### Dataset entries
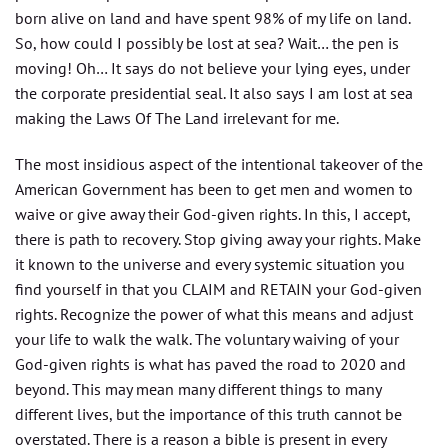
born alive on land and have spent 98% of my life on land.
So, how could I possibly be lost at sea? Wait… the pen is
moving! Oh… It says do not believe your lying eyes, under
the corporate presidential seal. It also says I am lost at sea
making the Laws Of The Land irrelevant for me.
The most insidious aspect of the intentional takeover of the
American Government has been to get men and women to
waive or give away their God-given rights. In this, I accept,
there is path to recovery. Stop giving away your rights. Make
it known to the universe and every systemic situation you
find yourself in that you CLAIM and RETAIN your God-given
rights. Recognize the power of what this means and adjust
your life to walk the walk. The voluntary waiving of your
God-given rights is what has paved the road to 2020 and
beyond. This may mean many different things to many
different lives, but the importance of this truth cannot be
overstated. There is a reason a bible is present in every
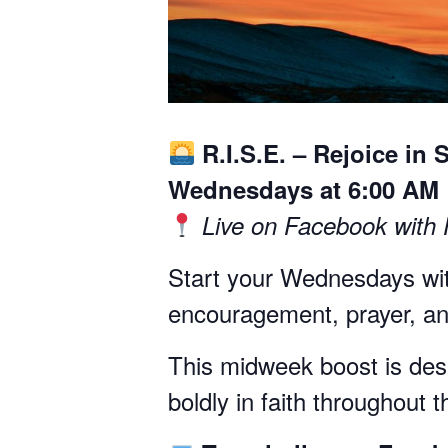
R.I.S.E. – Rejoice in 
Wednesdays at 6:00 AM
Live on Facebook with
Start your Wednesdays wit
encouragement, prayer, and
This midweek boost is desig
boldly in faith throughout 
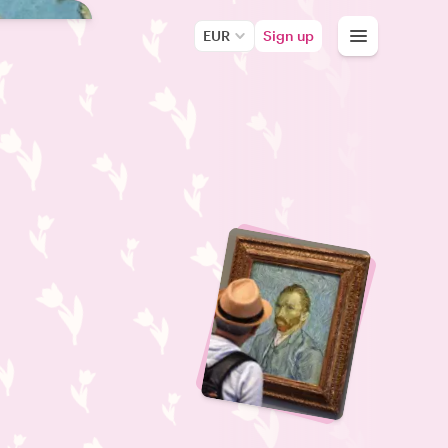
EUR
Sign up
==
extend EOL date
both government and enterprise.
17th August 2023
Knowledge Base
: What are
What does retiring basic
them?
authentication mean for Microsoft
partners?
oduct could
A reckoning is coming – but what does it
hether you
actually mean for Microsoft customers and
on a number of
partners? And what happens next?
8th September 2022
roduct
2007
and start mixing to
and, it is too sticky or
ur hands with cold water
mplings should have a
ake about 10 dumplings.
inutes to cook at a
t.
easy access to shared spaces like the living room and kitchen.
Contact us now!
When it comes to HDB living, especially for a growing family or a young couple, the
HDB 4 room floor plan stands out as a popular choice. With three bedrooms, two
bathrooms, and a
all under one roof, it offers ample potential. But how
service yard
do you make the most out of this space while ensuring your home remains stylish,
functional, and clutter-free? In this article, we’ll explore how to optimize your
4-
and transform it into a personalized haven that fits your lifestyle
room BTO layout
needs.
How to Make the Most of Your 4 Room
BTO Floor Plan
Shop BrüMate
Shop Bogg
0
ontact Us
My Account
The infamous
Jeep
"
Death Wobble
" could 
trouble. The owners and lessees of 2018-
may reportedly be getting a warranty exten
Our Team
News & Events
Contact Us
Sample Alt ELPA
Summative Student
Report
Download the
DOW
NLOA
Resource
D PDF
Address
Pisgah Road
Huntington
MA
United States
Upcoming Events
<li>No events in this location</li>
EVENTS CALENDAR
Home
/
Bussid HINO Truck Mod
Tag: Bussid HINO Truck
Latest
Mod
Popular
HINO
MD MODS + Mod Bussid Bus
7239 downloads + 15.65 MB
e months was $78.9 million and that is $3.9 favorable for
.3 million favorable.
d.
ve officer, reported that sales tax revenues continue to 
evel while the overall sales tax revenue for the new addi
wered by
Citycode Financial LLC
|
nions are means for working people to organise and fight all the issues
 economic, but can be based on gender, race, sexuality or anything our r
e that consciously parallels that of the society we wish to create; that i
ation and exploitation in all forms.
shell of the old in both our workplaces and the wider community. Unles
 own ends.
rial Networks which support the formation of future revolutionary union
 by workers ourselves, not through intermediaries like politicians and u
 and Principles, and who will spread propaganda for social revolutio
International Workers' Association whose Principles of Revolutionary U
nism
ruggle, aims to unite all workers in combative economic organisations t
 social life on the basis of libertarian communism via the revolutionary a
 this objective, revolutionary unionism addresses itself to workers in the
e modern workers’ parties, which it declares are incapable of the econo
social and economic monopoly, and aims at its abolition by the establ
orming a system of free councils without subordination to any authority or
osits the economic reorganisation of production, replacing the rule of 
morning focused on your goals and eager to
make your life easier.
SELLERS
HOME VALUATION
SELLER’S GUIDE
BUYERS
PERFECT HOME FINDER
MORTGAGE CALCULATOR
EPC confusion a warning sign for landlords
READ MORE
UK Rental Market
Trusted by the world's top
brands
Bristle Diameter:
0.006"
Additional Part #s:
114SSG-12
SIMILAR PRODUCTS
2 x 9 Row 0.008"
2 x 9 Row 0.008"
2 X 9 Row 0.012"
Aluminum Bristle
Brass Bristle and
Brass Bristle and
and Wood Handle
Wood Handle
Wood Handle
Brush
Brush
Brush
...
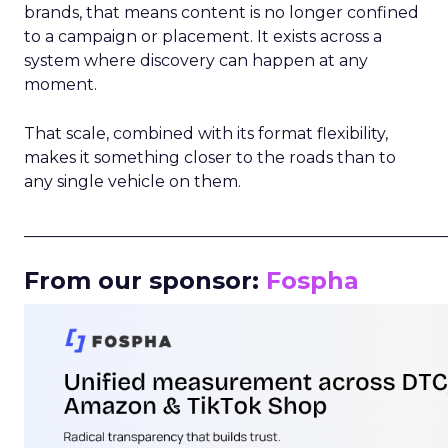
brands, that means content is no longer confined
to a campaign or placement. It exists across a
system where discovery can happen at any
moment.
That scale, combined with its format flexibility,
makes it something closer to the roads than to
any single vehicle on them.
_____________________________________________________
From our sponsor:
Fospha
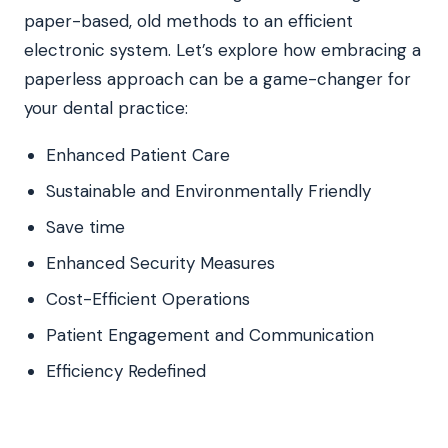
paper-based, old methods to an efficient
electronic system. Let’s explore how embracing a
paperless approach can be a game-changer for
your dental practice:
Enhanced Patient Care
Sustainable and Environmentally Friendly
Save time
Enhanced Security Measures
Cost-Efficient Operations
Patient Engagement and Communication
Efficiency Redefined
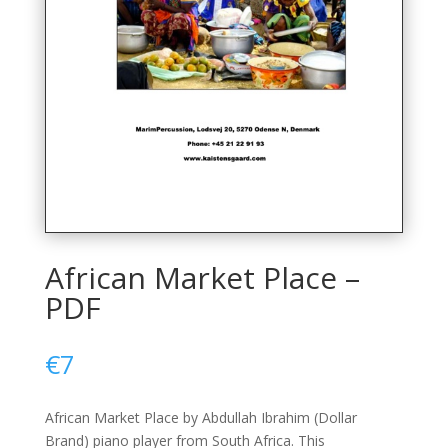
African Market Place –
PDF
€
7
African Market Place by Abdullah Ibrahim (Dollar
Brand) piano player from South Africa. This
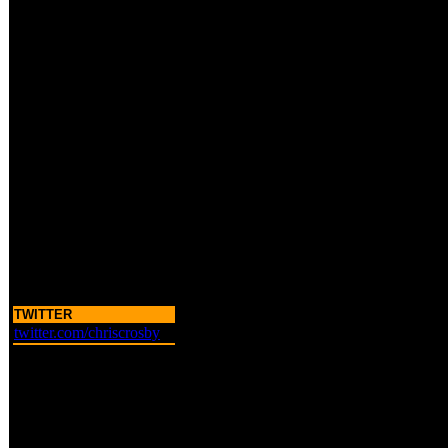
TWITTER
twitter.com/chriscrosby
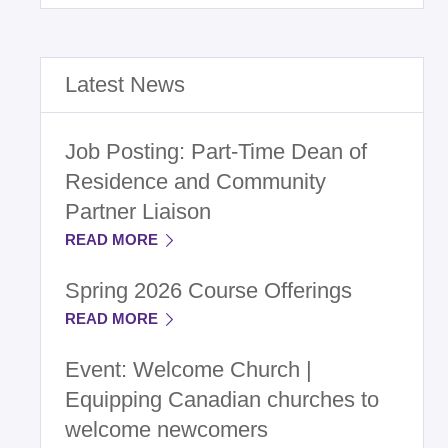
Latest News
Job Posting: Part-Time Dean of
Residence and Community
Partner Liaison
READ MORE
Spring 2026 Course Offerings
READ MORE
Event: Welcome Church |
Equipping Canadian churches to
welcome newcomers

### Activity
Starting with the line with "the corporate presidential" above and going on through the line with "rights. Recognize the", transcribe every line exactly, both ends included, and add nothing.

### Expected answer
the corporate presidential seal. It also says I am lost at sea
making the Laws Of The Land irrelevant for me.
The most insidious aspect of the intentional takeover of the
American Government has been to get men and women to
waive or give away their God-given rights. In this, I accept,
there is path to recovery. Stop giving away your rights. Make
it known to the universe and every systemic situation you
find yourself in that you CLAIM and RETAIN your God-given
rights. Recognize the power of what this means and adjust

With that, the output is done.